物盗られ妄想の母の事。2
母の話の続きです。
その前から、少し母の思い込みが激しいことは気になっていました。
けれど、母が少しおかしくなっている、とは私も認めたく無い気持ちが強く、母の言うことを信じるしかありませんでした。
家の中の物があれもこれも無くなり、疑心暗鬼の母は、警察に依頼し、家の中のいろいろな場所の指紋を採取してもらいました。
そして、その最中に私を呼び出し、あわてて駆けつけた私に、今度は警察の方を泥棒だと騒いだりしました。

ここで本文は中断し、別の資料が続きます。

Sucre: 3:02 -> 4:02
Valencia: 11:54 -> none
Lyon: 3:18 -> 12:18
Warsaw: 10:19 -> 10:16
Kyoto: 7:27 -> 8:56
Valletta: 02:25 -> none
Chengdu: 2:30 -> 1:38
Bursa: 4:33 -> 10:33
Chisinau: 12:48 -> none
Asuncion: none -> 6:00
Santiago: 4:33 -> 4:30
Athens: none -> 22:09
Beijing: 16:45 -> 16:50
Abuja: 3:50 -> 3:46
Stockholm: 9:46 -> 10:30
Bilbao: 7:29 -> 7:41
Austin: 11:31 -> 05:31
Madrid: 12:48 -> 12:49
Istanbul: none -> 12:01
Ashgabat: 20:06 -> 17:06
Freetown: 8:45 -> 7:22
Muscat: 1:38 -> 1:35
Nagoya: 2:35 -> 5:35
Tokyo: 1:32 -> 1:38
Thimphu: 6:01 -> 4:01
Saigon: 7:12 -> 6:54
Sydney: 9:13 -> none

母が説明のために、数人の警察の方と家の奥に入った隙に、玄関ホールに残った警察官が、部屋の中に入り込み、タンスの中にしまってあった、家の権利書関係の書類を隠したのだと。
今思えば、完全に物盗られ妄想だと分かるのですが、その当時は私も混乱するばかりでした。
母は、物が無いとなると、犯人は誰で、いつ、どのような手口で物を盗んでいったかを、まるで見ていたかのように具体的に語るのです。
それを聞くと、私も、違和感を感じながらも、ああなるほどな。と納得してしまっていたのです。
見ていない物事を、まるで見ていたかのように語ること自体が、「 妄想」だと、その時の私には分かりませんでした。